Glass the super ecological material: how to recycle endlessly

Question: What can be achieved with 1 kg of glass waste? 

Answer: 1 Kg of new recycled glass. 

Absolutely true. Unlike other materials, glass can be recycled endlessly, as the waste material that is produced by its processing is practically equal to 0.

This feature makes glass a noble, clean waste, the treatment of which helps to save 1 ton of CO2 per 6 tons of recovered material. 

 In this article we will find out more about how glass recycling works and how we can use it properly to help the environment.


The steps of glass recycling


Second at European level only to Germany, Italy recycles every year 1.5 million tons of glass, with significant advantages both from an economic and environmental point of view.


Since the 1990s, more than 189 million tonnes of raw material have been saved, as well as 138 million tonnes of waste that has not ended up in landfill. 

Moreover, the production of recycled material produced in Km0 has reduced the costs of the material produced and then transported. Saving about a third of the energy it would take to produce it.

A virtuous circle where everyone wins, but in order to function it needs to be supported by optimal management, from collection to transport in recycling centers.

Once arrived here the glass waste is ready to be processed, through several stages, to be reused in new form.

Glass recycling: the separation phase


The separation phase of the glass is fundamental for its recovery, it begins before the waste arrives at the recycling center, in the homes of the citizens.

Separate collection is the first and fundamental step that makes all forms of recycling possible.

In Italy we are at a good point with this phase, although it would be implementable if we began to divide the glasses by colors and types.

This phase at the moment is carried out within the centers... but let’s go to order:

 Once in the center the glass is poured on vibrating conveyor belts that sift the fragments and separate them from foreign bodies such as plastic or ceramic. These will also be removed manually. 

It is at this point that the remaining glass is divided by color: transparent, green and brown.

The motivation is chemical: the different pigmentations are caused by different chemical elements present in the glass itself, which need different processes to be melted properly.

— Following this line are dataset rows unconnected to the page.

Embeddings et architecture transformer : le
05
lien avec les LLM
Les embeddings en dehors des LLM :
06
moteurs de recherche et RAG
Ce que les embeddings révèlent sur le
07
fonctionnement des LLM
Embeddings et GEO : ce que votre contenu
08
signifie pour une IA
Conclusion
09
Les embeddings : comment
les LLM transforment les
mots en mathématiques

 Obviously the color of the starting glass will be the same even once it is recycled.

Glass recycling: the grinding phase


The grinding phase is used to make the glass become a kind of sand of micro fragmented pieces. 

Already when the glass waste is thrown into the bins, the first phase of fragmentation begins, when the bottles are broken. The pieces that arrive at the disposal centre are further fragmented.

The shredding phase continues until there are dust-like glass grains left.

This form has two main advantages:

 It facilitates the melting phase, as smaller parts need less time to melt, allowing for energy savings.

It can also be used to produce glass wool, an environmentally friendly insulator widely used in construction


Glass recycling: the melting phase


The powder obtained is brought to very high temperatures (between 1300 and 1500 degrees), where it melts and is poured into moulds, where it will be made to rest.

Once this process is finished, the bottles will be ready to be placed on the market again.

According to the National Packaging Consortium (CONAI), 75% of bottles in circulation are made of recycled glass.

Recycling glass in the correct way


At the moment, unfortunately, it is not possible to recycle all the glass: essentially it is limited to bottles, jars and little else. 

Recyclable glass can be distinguished by three symbols printed on the surface:

GL 70: Clear glass (preserved)

GL 71: Green glass (wine bottles)

GL 72: Brown glass (beer bottles)

Other crystals, such as glasses, windows or champagne glasses, are not recoverable. Inside there are chemical elements that make recycling complicated, such as lead in the case of crystal glasses.

Unlike what you think you don’t need to thoroughly clean each bottle or glass jar before you throw it away. A coarse cleaning will suffice, because once they arrive at the recycling center they will be industrially washed again before being treated.

 Advantages of recycling the glass


Recycling glass has, as you will have understood by now, huge advantages.

In a 2018 report, Assovetro estimated that, in 2014 alone, recycling has saved about 3 million tons of that material to produce it from 0, that is: carbonate sand and soda. 

In the same report it is also exposed as maintaining the current trends you can get to have 85% of the glass waste in circulation recycled by 2030.


These figures, together with the economic and environmental benefits mentioned above, represent the great importance and opportunity of glass recycling.

However, no solution has yet been found to the energy expenditure needed for recovery, a problem that unfortunately affects all recycling methods.